The answer should be each line from the entries below that has the word "bauxite" in it.

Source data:
#####

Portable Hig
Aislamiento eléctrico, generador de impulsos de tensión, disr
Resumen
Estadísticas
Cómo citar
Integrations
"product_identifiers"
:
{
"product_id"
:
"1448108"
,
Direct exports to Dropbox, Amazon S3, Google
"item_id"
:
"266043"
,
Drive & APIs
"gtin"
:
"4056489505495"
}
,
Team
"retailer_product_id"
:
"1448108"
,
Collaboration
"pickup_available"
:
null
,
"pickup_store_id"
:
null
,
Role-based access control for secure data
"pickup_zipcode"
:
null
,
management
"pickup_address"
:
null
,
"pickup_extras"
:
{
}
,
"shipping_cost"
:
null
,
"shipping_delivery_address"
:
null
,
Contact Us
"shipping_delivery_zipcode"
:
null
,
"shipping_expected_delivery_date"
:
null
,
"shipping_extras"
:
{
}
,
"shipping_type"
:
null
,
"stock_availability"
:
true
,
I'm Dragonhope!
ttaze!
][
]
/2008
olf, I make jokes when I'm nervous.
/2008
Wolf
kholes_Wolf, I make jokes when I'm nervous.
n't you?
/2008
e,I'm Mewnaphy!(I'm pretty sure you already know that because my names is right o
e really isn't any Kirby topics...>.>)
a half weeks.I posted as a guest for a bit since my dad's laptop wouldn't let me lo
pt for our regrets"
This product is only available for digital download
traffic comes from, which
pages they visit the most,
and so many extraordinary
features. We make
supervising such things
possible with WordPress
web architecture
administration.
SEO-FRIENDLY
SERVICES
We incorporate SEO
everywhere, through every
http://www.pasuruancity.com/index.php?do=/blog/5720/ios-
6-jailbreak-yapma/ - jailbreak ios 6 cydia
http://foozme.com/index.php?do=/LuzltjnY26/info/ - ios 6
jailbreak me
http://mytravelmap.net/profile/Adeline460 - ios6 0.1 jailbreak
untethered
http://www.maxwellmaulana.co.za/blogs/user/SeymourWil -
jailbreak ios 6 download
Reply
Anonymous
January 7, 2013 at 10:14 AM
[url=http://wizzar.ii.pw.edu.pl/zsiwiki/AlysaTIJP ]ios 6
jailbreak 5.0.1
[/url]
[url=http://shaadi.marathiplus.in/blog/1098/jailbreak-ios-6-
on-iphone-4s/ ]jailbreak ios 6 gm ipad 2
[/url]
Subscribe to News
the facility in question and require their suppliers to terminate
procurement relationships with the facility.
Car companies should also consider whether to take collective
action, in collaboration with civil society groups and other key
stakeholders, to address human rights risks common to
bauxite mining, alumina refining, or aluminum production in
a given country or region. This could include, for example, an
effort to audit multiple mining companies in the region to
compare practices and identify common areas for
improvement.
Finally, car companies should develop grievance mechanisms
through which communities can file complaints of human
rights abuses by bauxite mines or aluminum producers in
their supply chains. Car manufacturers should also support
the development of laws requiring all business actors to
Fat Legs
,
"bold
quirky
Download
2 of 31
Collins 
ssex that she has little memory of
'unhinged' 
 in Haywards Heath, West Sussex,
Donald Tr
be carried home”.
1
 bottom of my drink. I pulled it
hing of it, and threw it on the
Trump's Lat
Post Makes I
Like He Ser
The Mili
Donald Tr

#####

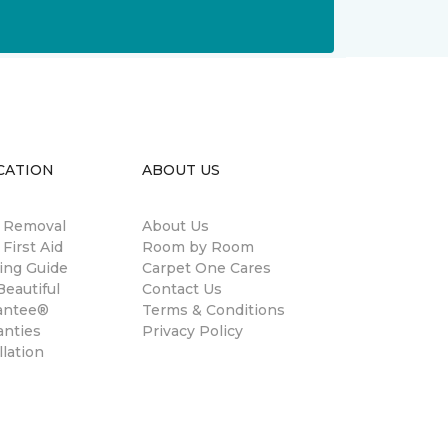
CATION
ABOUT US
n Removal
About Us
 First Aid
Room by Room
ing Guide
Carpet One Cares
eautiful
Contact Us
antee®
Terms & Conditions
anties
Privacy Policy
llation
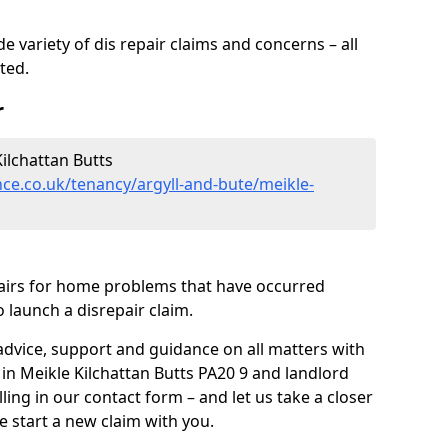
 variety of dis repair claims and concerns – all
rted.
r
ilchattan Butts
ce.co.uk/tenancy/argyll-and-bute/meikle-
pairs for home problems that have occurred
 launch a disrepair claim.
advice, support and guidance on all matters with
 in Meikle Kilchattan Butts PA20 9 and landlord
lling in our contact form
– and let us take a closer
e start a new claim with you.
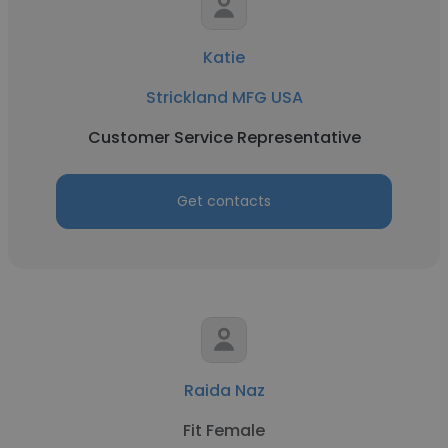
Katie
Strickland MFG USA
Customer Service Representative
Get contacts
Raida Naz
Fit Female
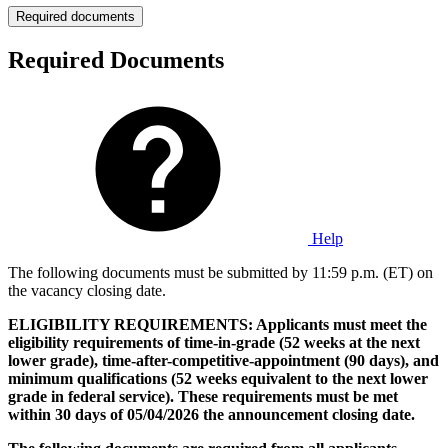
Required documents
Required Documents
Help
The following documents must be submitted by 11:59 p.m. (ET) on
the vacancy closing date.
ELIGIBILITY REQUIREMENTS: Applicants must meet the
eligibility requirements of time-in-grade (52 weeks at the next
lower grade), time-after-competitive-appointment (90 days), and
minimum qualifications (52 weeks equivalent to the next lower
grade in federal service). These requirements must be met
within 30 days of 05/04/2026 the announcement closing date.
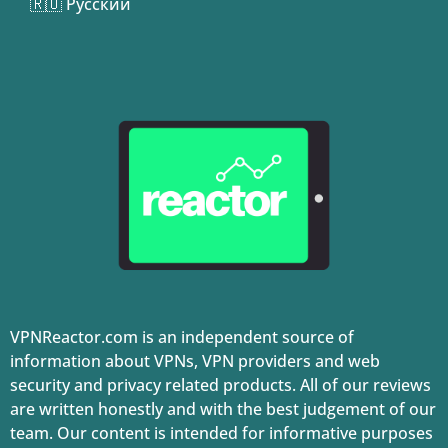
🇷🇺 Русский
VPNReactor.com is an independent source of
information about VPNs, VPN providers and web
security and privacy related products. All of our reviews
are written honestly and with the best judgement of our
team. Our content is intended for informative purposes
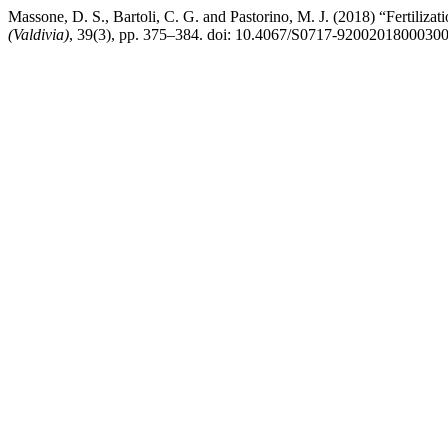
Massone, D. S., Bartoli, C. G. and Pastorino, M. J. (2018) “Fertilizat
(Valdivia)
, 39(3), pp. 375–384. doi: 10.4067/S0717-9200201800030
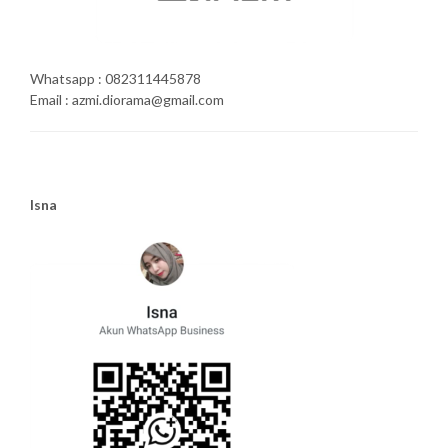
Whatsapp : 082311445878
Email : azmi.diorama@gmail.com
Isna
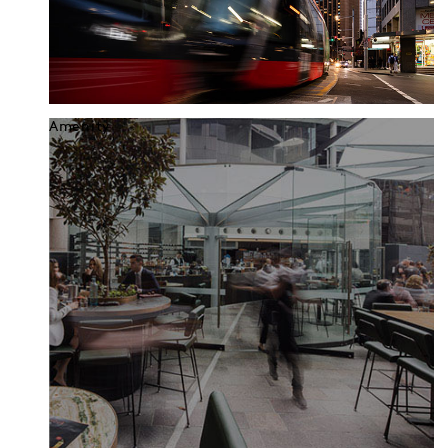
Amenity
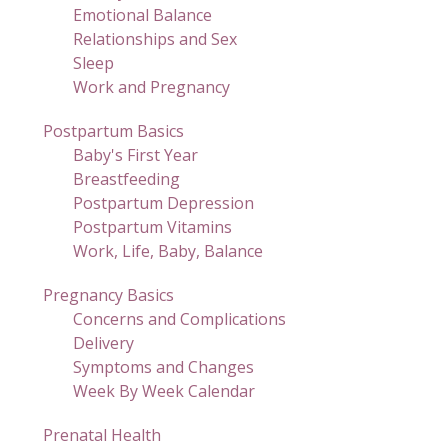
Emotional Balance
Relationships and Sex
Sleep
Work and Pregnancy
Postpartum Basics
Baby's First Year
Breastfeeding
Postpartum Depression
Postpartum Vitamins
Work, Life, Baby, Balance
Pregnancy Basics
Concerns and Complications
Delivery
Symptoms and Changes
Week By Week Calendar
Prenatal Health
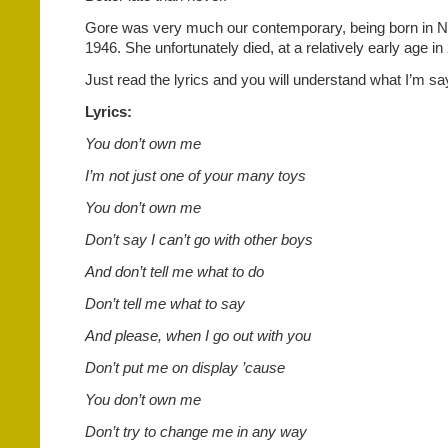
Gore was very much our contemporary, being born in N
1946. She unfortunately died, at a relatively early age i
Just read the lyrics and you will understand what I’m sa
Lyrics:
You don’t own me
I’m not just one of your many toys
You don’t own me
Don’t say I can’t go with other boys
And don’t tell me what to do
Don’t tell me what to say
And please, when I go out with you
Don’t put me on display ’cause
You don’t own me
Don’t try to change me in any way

#####

**Solution to this task**
bauxite mining, alumina refining, or aluminum production in
rights abuses by bauxite mines or aluminum producers in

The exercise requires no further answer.